After learning basic c++ rules,I specialized my focus on std::regex
, creating two console apps: 1.renrem
and 2.bfind
.
And I decided to create some convenient functions to deal with regex
in c++ as easy as possible plus all with std
; named RFC ( = regex function collection )
There are several strange things that always make me surprise, but this one ruined all my attempt and those two console apps.
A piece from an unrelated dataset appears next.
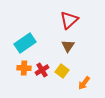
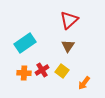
orange cross: moved 5 px down
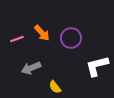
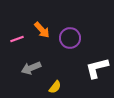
orange arrow: moved 3 px up
purple circle: moved 1 px left
white L-shape: moved 2 px down
yellow semicircle: rotated 104 degrees counterclockwise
One of the important functions is count_match
that counts number of match inside a string. Here is the full code:
unsigned int count_match( const std::string& user_string, const std::string& user_pattern, const std::string& flags = "o" ){
const bool flags_has_i = flags.find( "i" ) < flags.size();
const bool flags_has_g = flags.find( "g" ) < flags.size();
std::regex::flag_type regex_flag = flags_has_i ? std::regex_constants::icase : std::regex_constants::ECMAScript;
// std::regex_constants::match_flag_type search_flag = flags_has_g ? std::regex_constants::match_default : std::regex_constants::format_first_only;
std::regex rx( user_pattern, regex_flag );
std::match_results< std::string::const_iterator > mr;
unsigned int counter = 0;
std::string temp = user_string;
while( std::regex_search( temp, mr, rx ) ){
temp = mr.suffix().str();
++counter;
}
if( flags_has_g ){
return counter;
} else {
if( counter >= 1 ) return 1;
else return 0;
}
}
First of all, as you can see, the line for search_flag
was commented because it is ignored by std::regex_search
and I do not know why? since -- the exact flag is accepted for std::regex_repalce
. So std::regex_search
ignores the format_first_only
but std::regex_replace
accepts it. Let's it goes.
The main problem is here that the icase
flag is also ignored when the pattern is character class -> []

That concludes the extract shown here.